PASANGKAYU, 26 JANUARI 2026 – Sidang praperadilan perkara dugaan korupsi yang melibatkan mantan teller magang Bank Sulselbar Cabang Pasangkayu, Afinda Rezki Defiana (ARD), di Pengadilan Negeri Pasangkayu menjadi sorotan setelah Kejaksaan Negeri Pasangkayu tidak hadir dalam persidangan yang telah dijadwalkan. Ketidakhadiran tersebut memicu kekecewaan serius dari Kantor Hukum RKR (Ratna Kahali & Rekan) selaku kuasa hukum tersangka.

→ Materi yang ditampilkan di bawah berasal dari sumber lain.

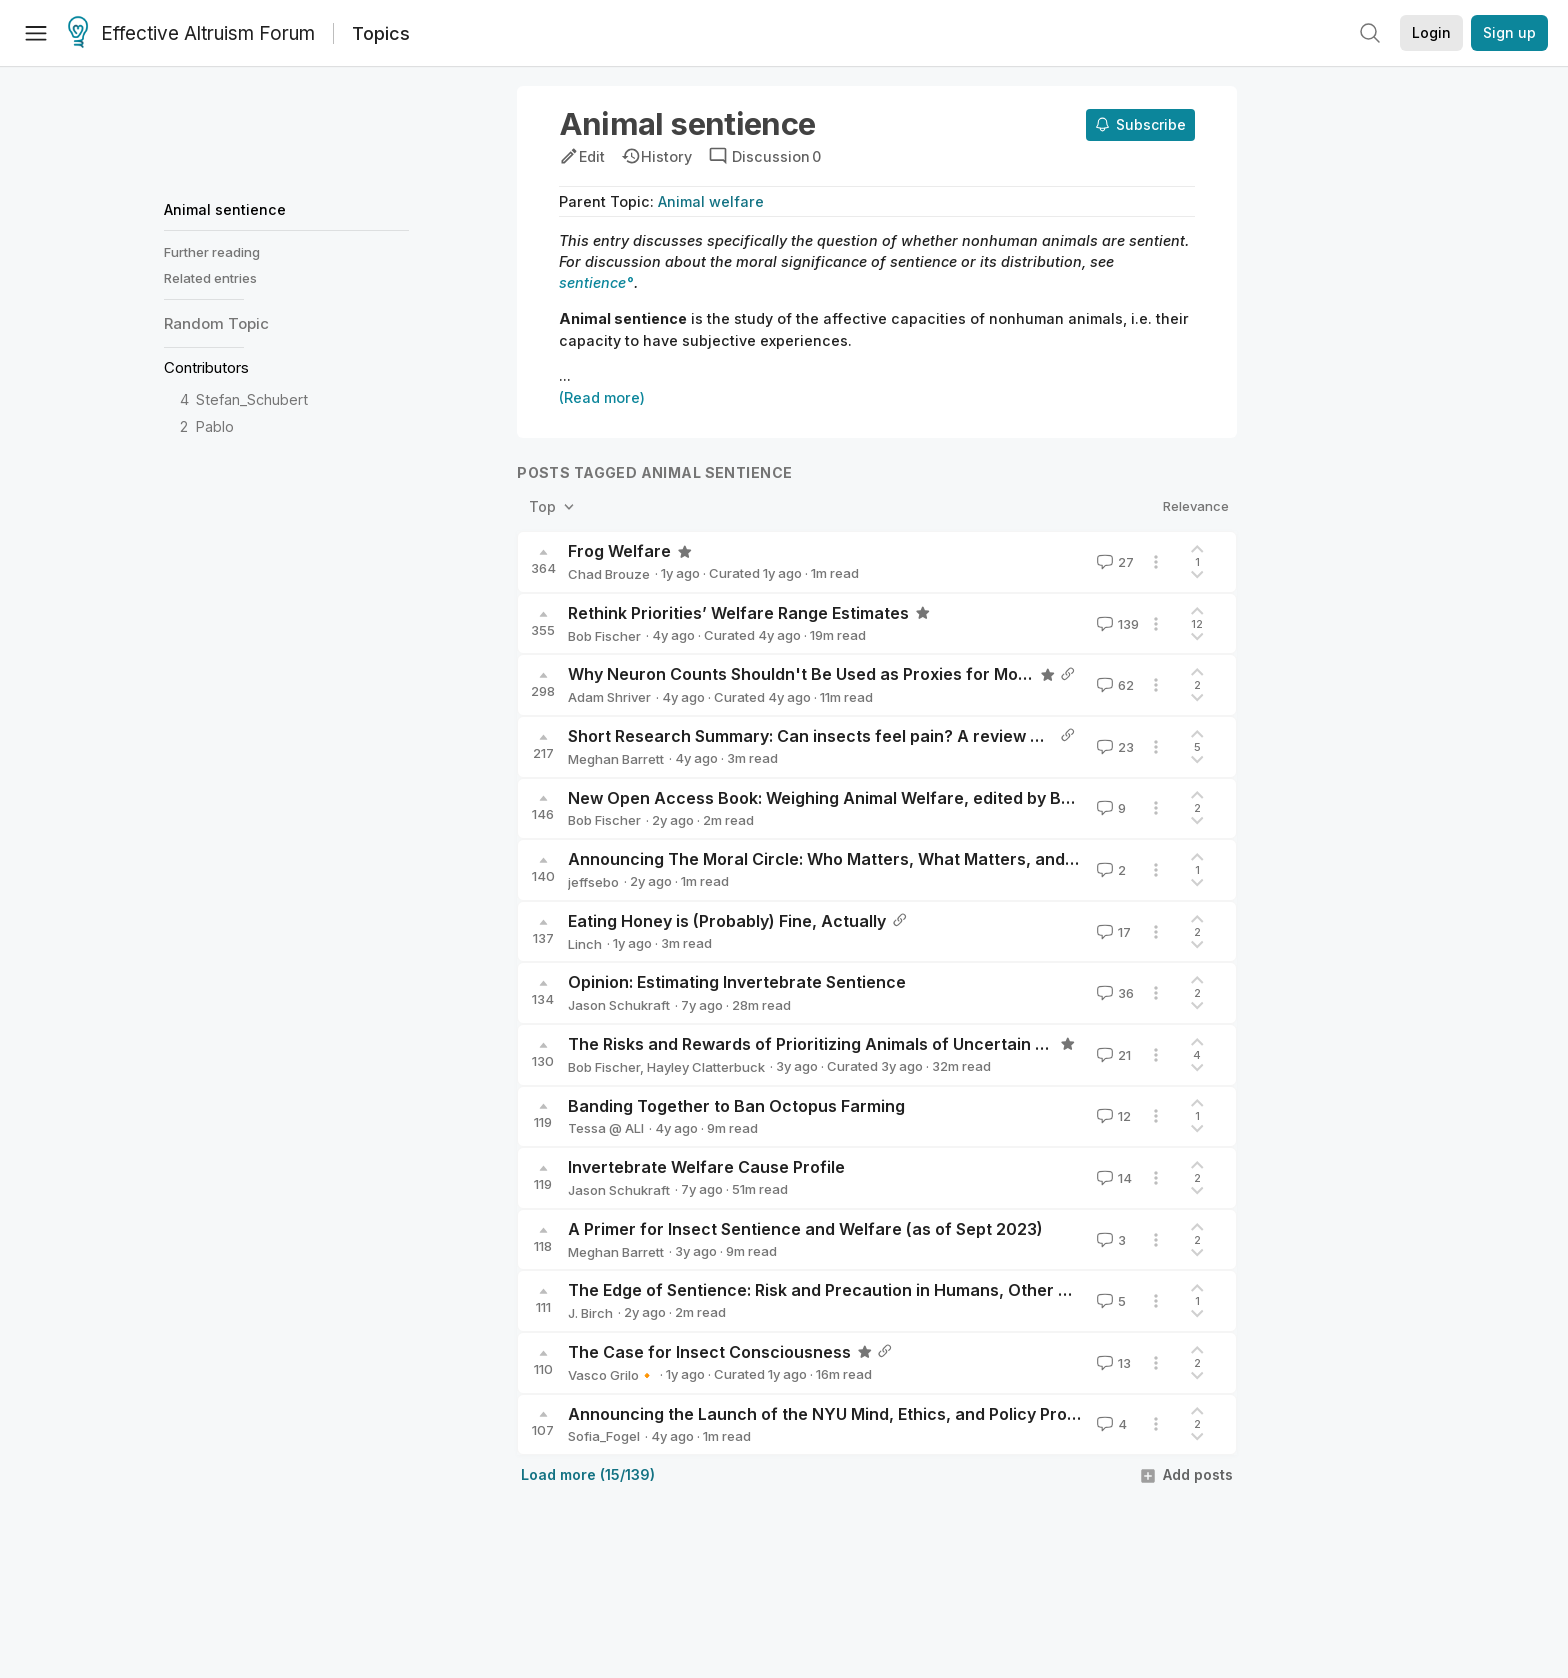 The height and width of the screenshot is (1678, 1568). I want to click on Vasco Grilo🔸, so click(611, 1375).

Edy Maulana Naro, S.H., kuasa hukum ARD dari Kantor Hukum RKR, menyatakan bahwa pihaknya telah siap secara hukum menghadapi proses persidangan, namun kejadian yang tak terduga ini membuatnya kecewa. “Kami sudah siap tempur secara hukum, tetapi justru Kejaksaan Pasangkayu mangkir dari sidang yang sudah dijadwalkan. Ini tidak mencerminkan penghormatan terhadap proses peradilan,” tegasnya.
Menurut Edy, ketidakhadiran termohon memperkuat dugaan bahwa penetapan status tersangka terhadap kliennya dilakukan secara tergesa-gesa dan pihak kejaksaan belum siap menguji perkara secara terbuka di depan pengadilan.
Edy juga menegaskan bahwa tuduhan korupsi atas uang nasabah yang dialamatkan kepada ARD keliru secara konstruksi hukum. “Jika yang dipersoalkan adalah uang nasabah bank, maka itu bukan tindak pidana korupsi, melainkan masuk rezim tindak pidana perbankan. Klien kami bukan pejabat, bukan pengambil kebijakan, hanya teller magang tanpa kewenangan apa pun,” jelasnya.
Selain perkara pidana, Bank Sulselbar Cabang Pasangkayu juga disorot karena menghindari proses bipartit ketenagakerjaan terkait pemutusan hubungan kerja (PHK) sepihak yang diberikan kepada ARD. Padahal, Dinas Tenaga Kerja Kabupaten Pasangkayu telah resmi mencatat perselisihan hubungan industrial dan membuka ruang untuk proses tripartit.
Kantor Hukum RKR menilai sikap bank tersebut menunjukkan ketidakkooperatifan dan minim transparansi, terutama terkait status uang nasabah dan klaim kerugian yang diajukan. “Kami berharap Bank Sulselbar hadir dan kooperatif dalam forum tripartit di Disnaker Pasangkayu. Jangan berlindung di balik laporan pidana untuk menghindari kewajiban ketenagakerjaan,” tambah Edy.
Kuasa hukum menegaskan bahwa pihaknya akan terus mengawal proses hukum untuk kliennya, baik melalui jalur praperadilan pidana, penyelesaian perselisihan hubungan industrial, maupun gugatan perdata. Tujuannya adalah untuk memastikan tercapainya keadilan, kepastian hukum, serta pemulihan nama baik ARD.